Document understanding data
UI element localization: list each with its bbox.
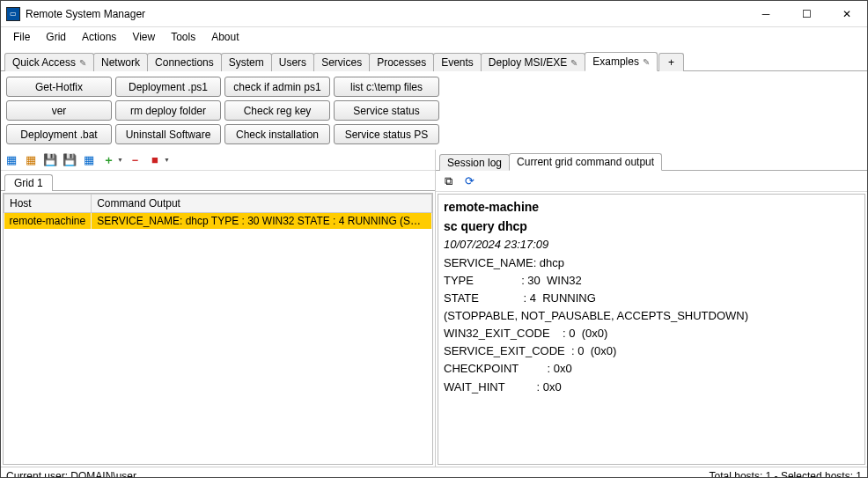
tab-label: Events xyxy=(441,56,474,69)
app-icon: ▭ xyxy=(6,7,20,21)
tab-examples[interactable]: Examples✎ xyxy=(585,52,658,71)
grid-tab[interactable]: Grid 1 xyxy=(4,174,53,191)
window-title: Remote System Manager xyxy=(26,8,145,20)
output-line-5: SERVICE_EXIT_CODE : 0 (0x0) xyxy=(444,342,859,360)
tab-processes[interactable]: Processes xyxy=(369,53,434,71)
tab-deploy-msi-exe[interactable]: Deploy MSI/EXE✎ xyxy=(481,53,585,71)
menu-file[interactable]: File xyxy=(6,29,37,45)
example-buttons-panel: Get-HotfixDeployment .ps1check if admin … xyxy=(1,71,867,150)
status-hosts: Total hosts: 1 - Selected hosts: 1 xyxy=(710,470,862,479)
stop-dropdown-icon[interactable]: ▼ xyxy=(164,157,170,163)
output-tab-current-grid-command-output[interactable]: Current grid command output xyxy=(509,153,662,171)
menu-actions[interactable]: Actions xyxy=(75,29,123,45)
example-list-c-temp-files[interactable]: list c:\temp files xyxy=(334,77,439,97)
columns-icon[interactable]: ▦ xyxy=(82,153,96,167)
output-line-4: WIN32_EXIT_CODE : 0 (0x0) xyxy=(444,325,859,342)
window-buttons: ─ ☐ ✕ xyxy=(746,1,867,27)
reload-icon[interactable]: ⟳ xyxy=(462,174,476,188)
copy-icon[interactable]: ⧉ xyxy=(441,174,455,188)
host-grid[interactable]: HostCommand Output remote-machineSERVICE… xyxy=(3,193,433,465)
tab-label: System xyxy=(229,56,264,69)
grid-props-icon[interactable]: ▦ xyxy=(24,153,38,167)
menubar: FileGridActionsViewToolsAbout xyxy=(1,27,867,47)
example-get-hotfix[interactable]: Get-Hotfix xyxy=(6,77,112,97)
cell-host: remote-machine xyxy=(4,213,92,230)
pencil-icon: ✎ xyxy=(79,58,86,68)
tab-events[interactable]: Events xyxy=(433,53,482,71)
menu-view[interactable]: View xyxy=(125,29,162,45)
pencil-icon: ✎ xyxy=(643,57,650,67)
menu-tools[interactable]: Tools xyxy=(164,29,202,45)
tab-label: Services xyxy=(321,56,362,69)
output-tabs: Session logCurrent grid command output xyxy=(436,150,867,171)
example-service-status[interactable]: Service status xyxy=(334,100,439,121)
tab-services[interactable]: Services xyxy=(313,53,370,71)
statusbar: Current user: DOMAIN\user Total hosts: 1… xyxy=(1,467,867,478)
main-tabstrip: Quick Access✎NetworkConnectionsSystemUse… xyxy=(1,47,867,71)
stop-icon[interactable]: ■ xyxy=(148,153,162,167)
example-service-status-ps[interactable]: Service status PS xyxy=(334,124,439,144)
col-command-output[interactable]: Command Output xyxy=(92,195,432,213)
tab-network[interactable]: Network xyxy=(93,53,148,71)
tab-label: Examples xyxy=(592,55,639,68)
cell-output: SERVICE_NAME: dhcp TYPE : 30 WIN32 STATE… xyxy=(92,213,432,230)
grid-toolbar: ▦ ▦ 💾 💾 ▦ ＋▼ － ■▼ xyxy=(1,150,435,171)
tab-label: Processes xyxy=(377,56,426,69)
output-line-3: (STOPPABLE, NOT_PAUSABLE, ACCEPTS_SHUTDO… xyxy=(444,307,859,325)
example-uninstall-software[interactable]: Uninstall Software xyxy=(115,124,221,144)
status-user: Current user: DOMAIN\user xyxy=(6,470,136,479)
output-line-7: WAIT_HINT : 0x0 xyxy=(444,379,859,396)
output-host: remote-machine xyxy=(444,198,859,217)
left-pane: ▦ ▦ 💾 💾 ▦ ＋▼ － ■▼ Grid 1 HostCommand Out… xyxy=(1,150,436,467)
add-tab-button[interactable]: + xyxy=(658,53,684,71)
grid-add-icon[interactable]: ▦ xyxy=(4,153,18,167)
tab-system[interactable]: System xyxy=(221,53,272,71)
menu-about[interactable]: About xyxy=(204,29,246,45)
save-icon[interactable]: 💾 xyxy=(43,153,57,167)
remove-host-icon[interactable]: － xyxy=(129,153,143,167)
example-deployment-ps1[interactable]: Deployment .ps1 xyxy=(115,77,221,97)
output-timestamp: 10/07/2024 23:17:09 xyxy=(444,236,859,254)
example-check-if-admin-ps1[interactable]: check if admin ps1 xyxy=(224,77,330,97)
right-pane: Session logCurrent grid command output ⧉… xyxy=(436,150,867,467)
tab-label: Deploy MSI/EXE xyxy=(489,56,567,69)
output-command: sc query dhcp xyxy=(444,217,859,237)
output-body[interactable]: remote-machinesc query dhcp10/07/2024 23… xyxy=(438,194,865,465)
minimize-button[interactable]: ─ xyxy=(746,1,786,27)
output-line-6: CHECKPOINT : 0x0 xyxy=(444,360,859,378)
add-dropdown-icon[interactable]: ▼ xyxy=(117,157,123,163)
tab-quick-access[interactable]: Quick Access✎ xyxy=(4,53,94,71)
tab-connections[interactable]: Connections xyxy=(147,53,222,71)
col-host[interactable]: Host xyxy=(4,195,92,213)
save-all-icon[interactable]: 💾 xyxy=(63,153,77,167)
tab-label: Users xyxy=(279,56,306,69)
titlebar: ▭ Remote System Manager ─ ☐ ✕ xyxy=(1,1,867,27)
maximize-button[interactable]: ☐ xyxy=(786,1,827,27)
output-tab-session-log[interactable]: Session log xyxy=(439,154,510,171)
example-check-installation[interactable]: Check installation xyxy=(224,124,330,144)
tab-label: Connections xyxy=(155,56,214,69)
pencil-icon: ✎ xyxy=(570,58,577,68)
tab-label: Network xyxy=(101,56,140,69)
example-ver[interactable]: ver xyxy=(6,100,112,121)
tab-label: Quick Access xyxy=(12,56,76,69)
example-rm-deploy-folder[interactable]: rm deploy folder xyxy=(115,100,221,121)
menu-grid[interactable]: Grid xyxy=(39,29,73,45)
output-line-1: TYPE : 30 WIN32 xyxy=(444,272,859,290)
output-line-0: SERVICE_NAME: dhcp xyxy=(444,254,859,272)
grid-tab-row: Grid 1 xyxy=(1,171,435,191)
output-line-2: STATE : 4 RUNNING xyxy=(444,290,859,307)
add-host-icon[interactable]: ＋ xyxy=(101,153,115,167)
output-toolbar: ⧉ ⟳ xyxy=(436,171,867,192)
example-deployment-bat[interactable]: Deployment .bat xyxy=(6,124,112,144)
close-button[interactable]: ✕ xyxy=(827,1,867,27)
example-check-reg-key[interactable]: Check reg key xyxy=(224,100,330,121)
table-row[interactable]: remote-machineSERVICE_NAME: dhcp TYPE : … xyxy=(4,213,432,230)
main-split: ▦ ▦ 💾 💾 ▦ ＋▼ － ■▼ Grid 1 HostCommand Out… xyxy=(1,150,867,467)
tab-users[interactable]: Users xyxy=(271,53,314,71)
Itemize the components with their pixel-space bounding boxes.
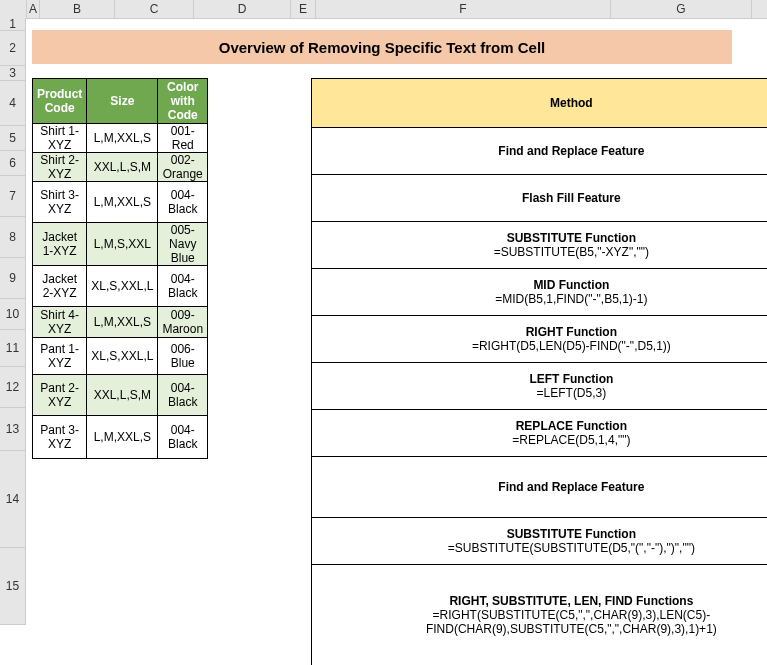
cell-product[interactable]: Shirt 2-XYZ (33, 153, 87, 182)
right-row[interactable]: Find and Replace FeatureRemoved Specific… (312, 128, 768, 175)
method-title: Find and Replace Feature (318, 480, 767, 494)
header-product: Product Code (33, 79, 87, 124)
method-formula: =LEFT(D5,3) (318, 386, 767, 400)
right-row[interactable]: SUBSTITUTE Function=SUBSTITUTE(B5,"-XYZ"… (312, 222, 768, 269)
left-row[interactable]: Pant 3-XYZL,M,XXL,S004-Black (33, 416, 208, 459)
method-formula: =RIGHT(SUBSTITUTE(C5,",",CHAR(9),3),LEN(… (318, 608, 767, 636)
right-row[interactable]: RIGHT, SUBSTITUTE, LEN, FIND Functions=R… (312, 565, 768, 666)
col-head-G[interactable]: G (611, 0, 752, 18)
col-head-D[interactable]: D (194, 0, 291, 18)
cell-method[interactable]: LEFT Function=LEFT(D5,3) (312, 363, 768, 410)
row-head-2[interactable]: 2 (0, 31, 26, 66)
cell-size[interactable]: XXL,L,S,M (87, 153, 158, 182)
row-head-3[interactable]: 3 (0, 66, 26, 81)
cell-color[interactable]: 002-Orange (158, 153, 208, 182)
col-head-E[interactable]: E (291, 0, 316, 18)
right-row[interactable]: Flash Fill FeatureRemoved Specific Text (312, 175, 768, 222)
cell-color[interactable]: 004-Black (158, 182, 208, 223)
row-headers: 123456789101112131415 (0, 18, 26, 625)
row-head-15[interactable]: 15 (0, 548, 26, 625)
cell-color[interactable]: 004-Black (158, 266, 208, 307)
row-head-11[interactable]: 11 (0, 330, 26, 367)
row-head-12[interactable]: 12 (0, 367, 26, 408)
cell-color[interactable]: 004-Black (158, 416, 208, 459)
right-row[interactable]: Find and Replace FeatureRemoved Text aft… (312, 457, 768, 518)
left-table: Product Code Size Color with Code Shirt … (32, 78, 208, 459)
left-row[interactable]: Jacket 1-XYZL,M,S,XXL005-Navy Blue (33, 223, 208, 266)
col-head-F[interactable]: F (316, 0, 611, 18)
method-title: Find and Replace Feature (318, 144, 767, 158)
cell-method[interactable]: RIGHT Function=RIGHT(D5,LEN(D5)-FIND("-"… (312, 316, 768, 363)
row-head-4[interactable]: 4 (0, 81, 26, 126)
cell-product[interactable]: Shirt 3-XYZ (33, 182, 87, 223)
method-formula: =MID(B5,1,FIND("-",B5,1)-1) (318, 292, 767, 306)
cell-method[interactable]: Find and Replace Feature (312, 128, 768, 175)
cell-size[interactable]: XL,S,XXL,L (87, 266, 158, 307)
cell-size[interactable]: L,M,XXL,S (87, 124, 158, 153)
row-head-14[interactable]: 14 (0, 451, 26, 548)
method-formula: =SUBSTITUTE(SUBSTITUTE(D5,"(","-"),")","… (318, 541, 767, 555)
cell-size[interactable]: L,M,S,XXL (87, 223, 158, 266)
cell-method[interactable]: REPLACE Function=REPLACE(D5,1,4,"") (312, 410, 768, 457)
left-row[interactable]: Jacket 2-XYZXL,S,XXL,L004-Black (33, 266, 208, 307)
column-headers: ABCDEFG (0, 0, 767, 19)
left-row[interactable]: Shirt 1-XYZL,M,XXL,S001-Red (33, 124, 208, 153)
row-head-6[interactable]: 6 (0, 151, 26, 176)
col-head-gutter[interactable] (0, 0, 27, 18)
cell-method[interactable]: RIGHT, SUBSTITUTE, LEN, FIND Functions=R… (312, 565, 768, 666)
cell-size[interactable]: L,M,XXL,S (87, 416, 158, 459)
cell-size[interactable]: L,M,XXL,S (87, 182, 158, 223)
row-head-5[interactable]: 5 (0, 126, 26, 151)
right-row[interactable]: RIGHT Function=RIGHT(D5,LEN(D5)-FIND("-"… (312, 316, 768, 363)
row-head-9[interactable]: 9 (0, 258, 26, 299)
cell-color[interactable]: 004-Black (158, 375, 208, 416)
left-row[interactable]: Pant 2-XYZXXL,L,S,M004-Black (33, 375, 208, 416)
cell-product[interactable]: Pant 1-XYZ (33, 338, 87, 375)
cell-product[interactable]: Pant 3-XYZ (33, 416, 87, 459)
right-row[interactable]: REPLACE Function=REPLACE(D5,1,4,"")Remov… (312, 410, 768, 457)
col-head-C[interactable]: C (115, 0, 194, 18)
cell-size[interactable]: XXL,L,S,M (87, 375, 158, 416)
row-head-1[interactable]: 1 (0, 18, 26, 31)
cell-color[interactable]: 001-Red (158, 124, 208, 153)
cell-product[interactable]: Jacket 1-XYZ (33, 223, 87, 266)
row-head-7[interactable]: 7 (0, 176, 26, 217)
left-row[interactable]: Shirt 3-XYZL,M,XXL,S004-Black (33, 182, 208, 223)
method-title: Flash Fill Feature (318, 191, 767, 205)
method-title: SUBSTITUTE Function (318, 231, 767, 245)
right-row[interactable]: LEFT Function=LEFT(D5,3)Removed Specific… (312, 363, 768, 410)
cell-size[interactable]: L,M,XXL,S (87, 307, 158, 338)
method-title: MID Function (318, 278, 767, 292)
cell-method[interactable]: SUBSTITUTE Function=SUBSTITUTE(B5,"-XYZ"… (312, 222, 768, 269)
right-row[interactable]: SUBSTITUTE Function=SUBSTITUTE(SUBSTITUT… (312, 518, 768, 565)
left-row[interactable]: Pant 1-XYZXL,S,XXL,L006-Blue (33, 338, 208, 375)
row-head-8[interactable]: 8 (0, 217, 26, 258)
method-title: RIGHT Function (318, 325, 767, 339)
cell-method[interactable]: SUBSTITUTE Function=SUBSTITUTE(SUBSTITUT… (312, 518, 768, 565)
cell-color[interactable]: 006-Blue (158, 338, 208, 375)
right-row[interactable]: MID Function=MID(B5,1,FIND("-",B5,1)-1)R… (312, 269, 768, 316)
cell-color[interactable]: 009-Maroon (158, 307, 208, 338)
col-head-A[interactable]: A (27, 0, 40, 18)
method-title: LEFT Function (318, 372, 767, 386)
row-head-13[interactable]: 13 (0, 408, 26, 451)
col-head-B[interactable]: B (40, 0, 115, 18)
cell-method[interactable]: MID Function=MID(B5,1,FIND("-",B5,1)-1) (312, 269, 768, 316)
header-color: Color with Code (158, 79, 208, 124)
method-title: REPLACE Function (318, 419, 767, 433)
right-table: Method Output Find and Replace FeatureRe… (311, 78, 767, 665)
cell-size[interactable]: XL,S,XXL,L (87, 338, 158, 375)
cell-color[interactable]: 005-Navy Blue (158, 223, 208, 266)
page-title: Overview of Removing Specific Text from … (32, 30, 732, 64)
cell-product[interactable]: Shirt 1-XYZ (33, 124, 87, 153)
cell-method[interactable]: Flash Fill Feature (312, 175, 768, 222)
cell-product[interactable]: Jacket 2-XYZ (33, 266, 87, 307)
method-formula: =REPLACE(D5,1,4,"") (318, 433, 767, 447)
cell-product[interactable]: Pant 2-XYZ (33, 375, 87, 416)
method-title: SUBSTITUTE Function (318, 527, 767, 541)
row-head-10[interactable]: 10 (0, 299, 26, 330)
cell-method[interactable]: Find and Replace Feature (312, 457, 768, 518)
cell-product[interactable]: Shirt 4-XYZ (33, 307, 87, 338)
left-row[interactable]: Shirt 4-XYZL,M,XXL,S009-Maroon (33, 307, 208, 338)
left-row[interactable]: Shirt 2-XYZXXL,L,S,M002-Orange (33, 153, 208, 182)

▸ **Task directions**
Report each line of the data that includes the string "query".

▸ **Result of the task**
output-command: sc query dhcp xyxy=(444,217,859,237)
output-body[interactable]: remote-machinesc query dhcp10/07/2024 23… xyxy=(438,194,865,465)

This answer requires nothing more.